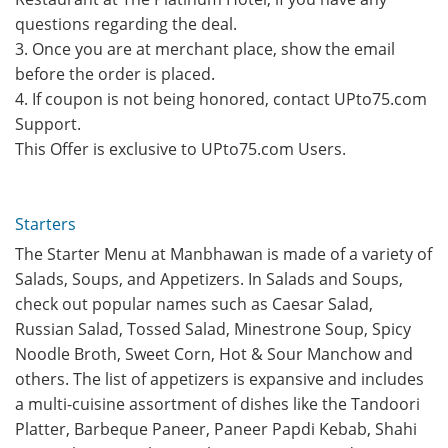
questions regarding the deal.
3. Once you are at merchant place, show the email
before the order is placed.
4. If coupon is not being honored, contact UPto75.com
Support.
This Offer is exclusive to UPto75.com Users.
Starters
The Starter Menu at Manbhawan is made of a variety of
Salads, Soups, and Appetizers. In Salads and Soups,
check out popular names such as Caesar Salad,
Russian Salad, Tossed Salad, Minestrone Soup, Spicy
Noodle Broth, Sweet Corn, Hot & Sour Manchow and
others. The list of appetizers is expansive and includes
a multi-cuisine assortment of dishes like the Tandoori
Platter, Barbeque Paneer, Paneer Papdi Kebab, Shahi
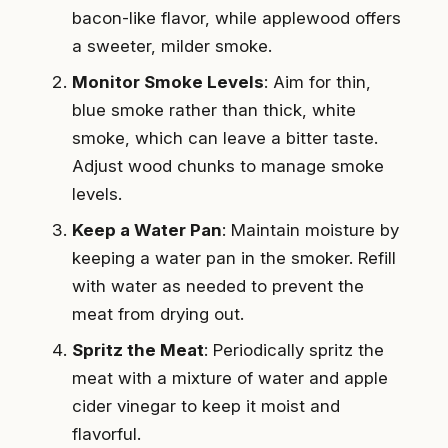
bacon-like flavor, while applewood offers
a sweeter, milder smoke.
Monitor Smoke Levels
: Aim for thin,
blue smoke rather than thick, white
smoke, which can leave a bitter taste.
Adjust wood chunks to manage smoke
levels.
Keep a Water Pan
: Maintain moisture by
keeping a water pan in the smoker. Refill
with water as needed to prevent the
meat from drying out.
Spritz the Meat
: Periodically spritz the
meat with a mixture of water and apple
cider vinegar to keep it moist and
flavorful.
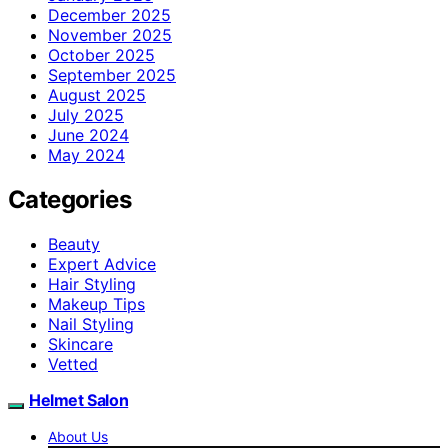
December 2025
November 2025
October 2025
September 2025
August 2025
July 2025
June 2024
May 2024
Categories
Beauty
Expert Advice
Hair Styling
Makeup Tips
Nail Styling
Skincare
Vetted
Helmet Salon
About Us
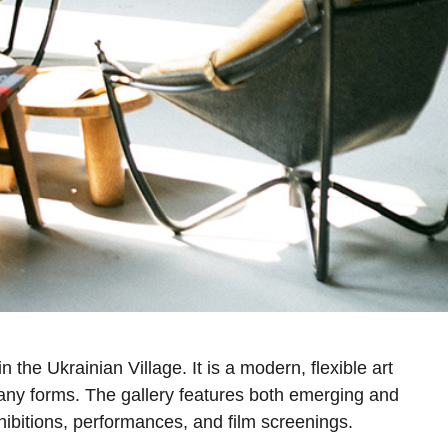
the Ukrainian Village. It is a modern, flexible art
ny forms. The gallery features both emerging and
hibitions, performances, and film screenings.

§ Aim of the exercise
Give the preceding data back exactly, minus every picture.

§ Response for this exercise
questions regarding the deal.
3. Once you are at merchant place, show the email
before the order is placed.
4. If coupon is not being honored, contact UPto75.com
Support.
This Offer is exclusive to UPto75.com Users.
Starters
The Starter Menu at Manbhawan is made of a variety of
Salads, Soups, and Appetizers. In Salads and Soups,
check out popular names such as Caesar Salad,
Russian Salad, Tossed Salad, Minestrone Soup, Spicy
Noodle Broth, Sweet Corn, Hot & Sour Manchow and
others. The list of appetizers is expansive and includes
a multi-cuisine assortment of dishes like the Tandoori
Platter, Barbeque Paneer, Paneer Papdi Kebab, Shahi
bacon-like flavor, while applewood offers
a sweeter, milder smoke.
Monitor Smoke Levels
: Aim for thin,
blue smoke rather than thick, white
smoke, which can leave a bitter taste.
Adjust wood chunks to manage smoke
levels.
Keep a Water Pan
: Maintain moisture by
keeping a water pan in the smoker. Refill
with water as needed to prevent the
meat from drying out.
Spritz the Meat
: Periodically spritz the
meat with a mixture of water and apple
cider vinegar to keep it moist and
flavorful.
December 2025
November 2025
October 2025
September 2025
August 2025
July 2025
June 2024
May 2024
Categories
Beauty
Expert Advice
Hair Styling
Makeup Tips
Nail Styling
Skincare
Vetted
Helmet Salon
About Us
the Ukrainian Village. It is a modern, flexible art
ny forms. The gallery features both emerging and
hibitions, performances, and film screenings.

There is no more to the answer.